» **Task goal**
Could you transcribe all the entries exactly, omitting the pictures?

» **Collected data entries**
=-=-=

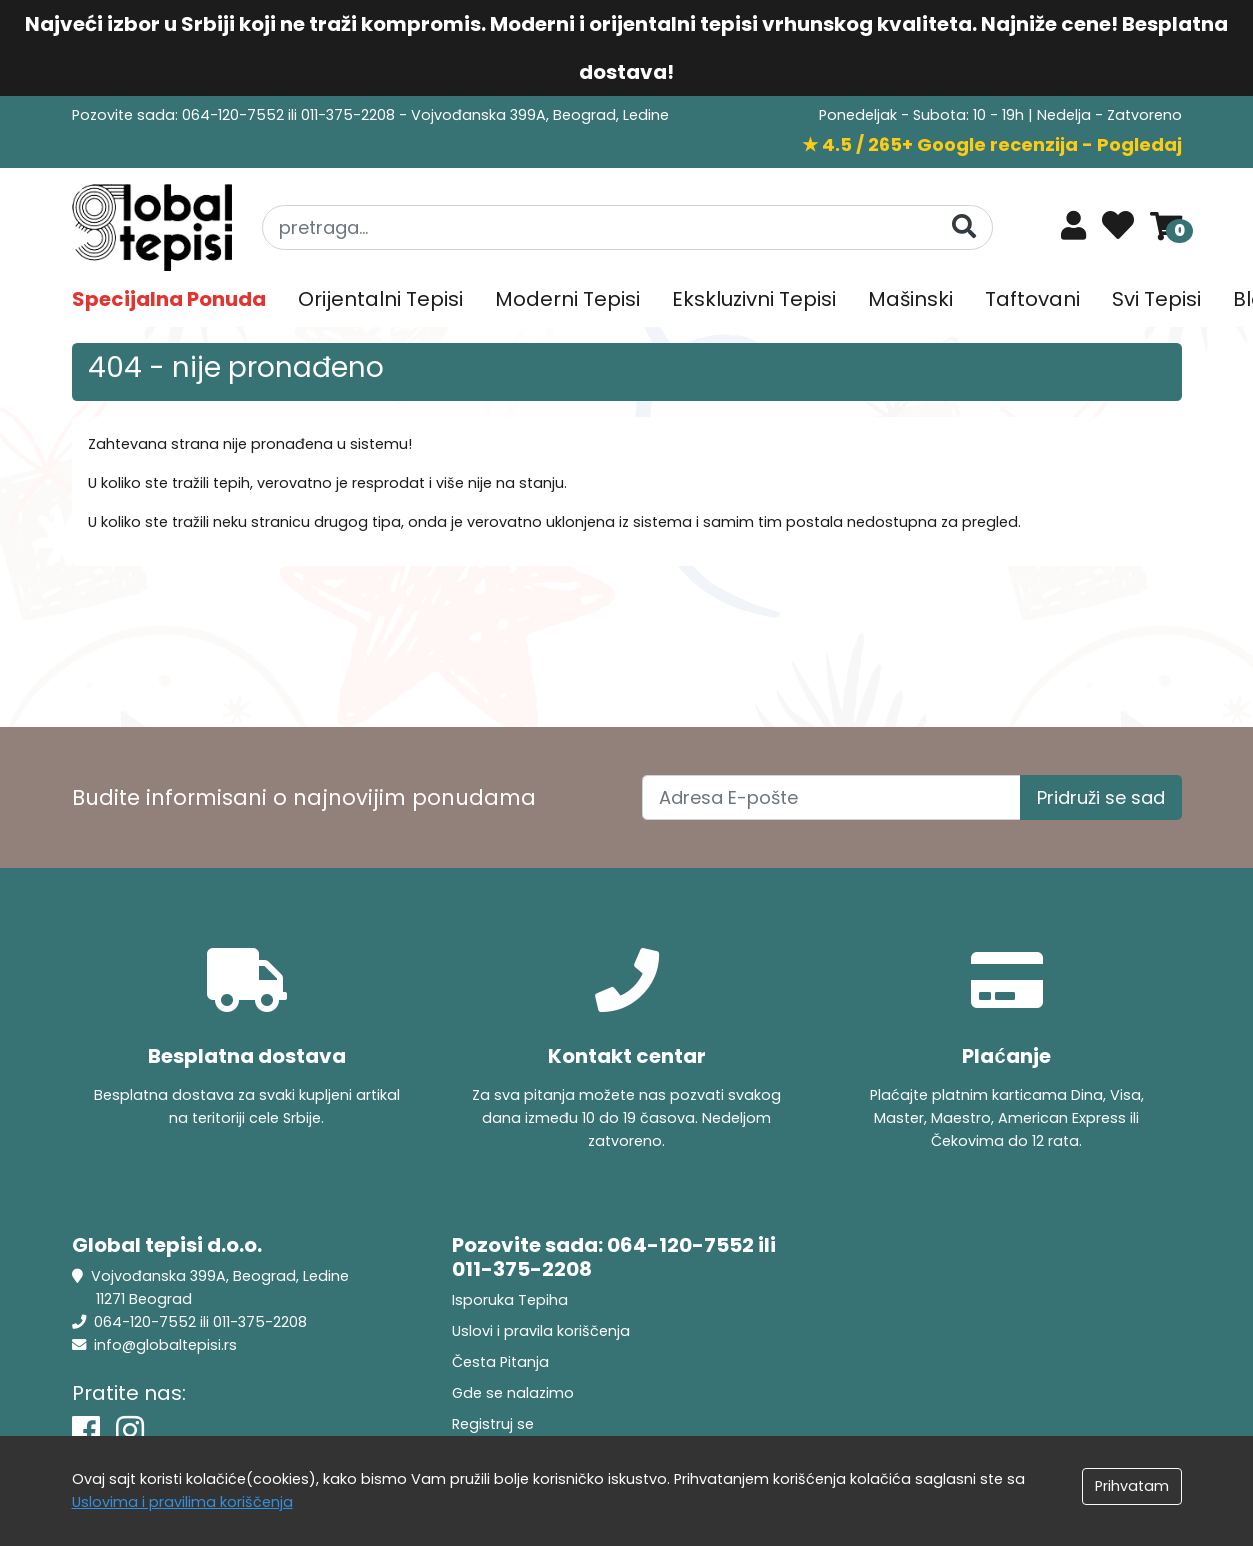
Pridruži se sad (1101, 797)
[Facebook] (86, 1430)
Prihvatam (1132, 1486)
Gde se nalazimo (513, 1393)
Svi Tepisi (1156, 299)
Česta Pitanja (500, 1362)
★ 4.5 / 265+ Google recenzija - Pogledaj (992, 144)
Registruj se (493, 1424)
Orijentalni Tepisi (380, 299)
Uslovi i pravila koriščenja (541, 1331)
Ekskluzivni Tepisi (754, 299)
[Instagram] (130, 1430)
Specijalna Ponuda (169, 299)
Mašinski (910, 299)
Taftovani (1032, 299)
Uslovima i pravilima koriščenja (182, 1502)
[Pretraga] (964, 226)
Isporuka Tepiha (510, 1300)
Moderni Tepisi (567, 299)
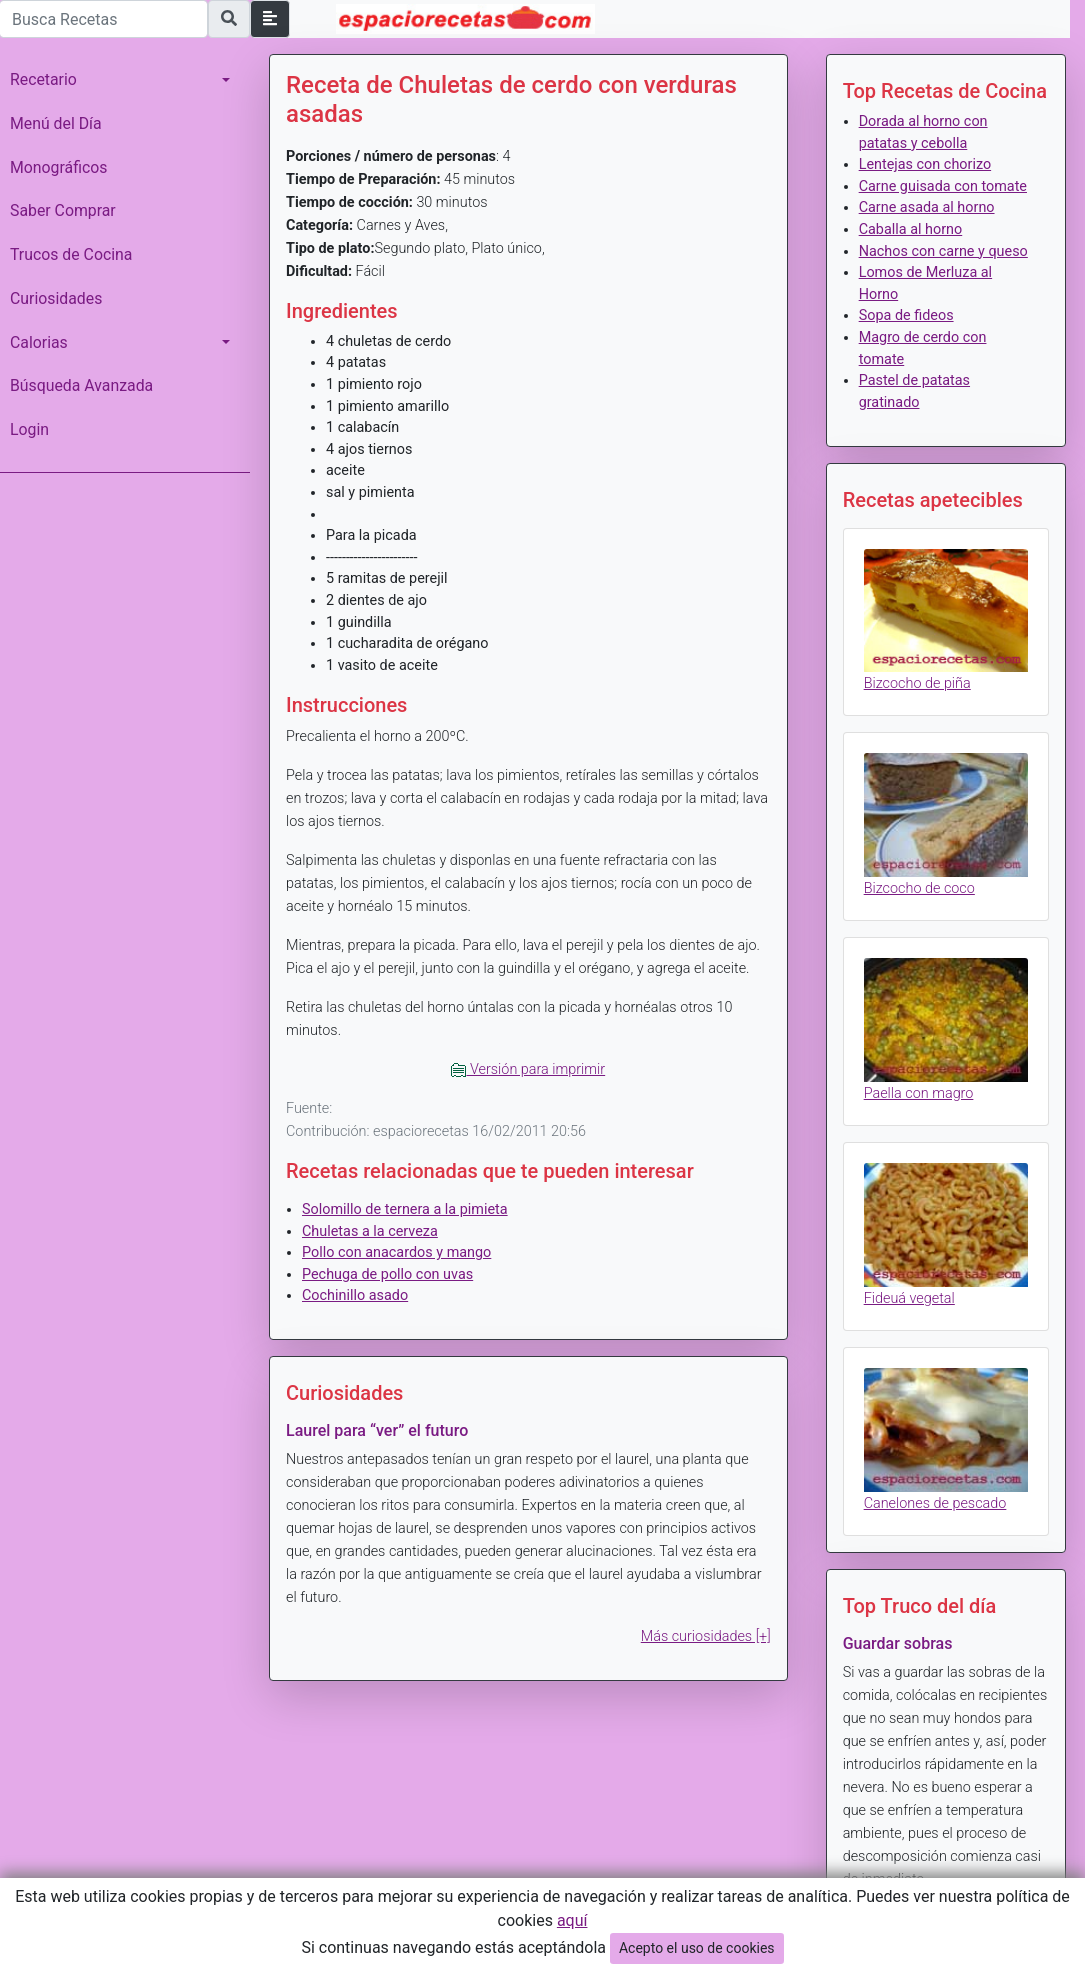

=-=-=

» **Result**
Pridruži se sad (1101, 797)
[Facebook] (86, 1430)
Prihvatam (1132, 1486)
Gde se nalazimo (513, 1393)
Svi Tepisi (1156, 299)
Česta Pitanja (500, 1362)
★ 4.5 / 265+ Google recenzija - Pogledaj (992, 144)
Registruj se (493, 1424)
Orijentalni Tepisi (380, 299)
Uslovi i pravila koriščenja (541, 1331)
Ekskluzivni Tepisi (754, 299)
[Instagram] (130, 1430)
Specijalna Ponuda (169, 299)
Mašinski (910, 299)
Taftovani (1032, 299)
Uslovima i pravilima koriščenja (182, 1502)
[Pretraga] (964, 226)
Isporuka Tepiha (510, 1300)
Moderni Tepisi (567, 299)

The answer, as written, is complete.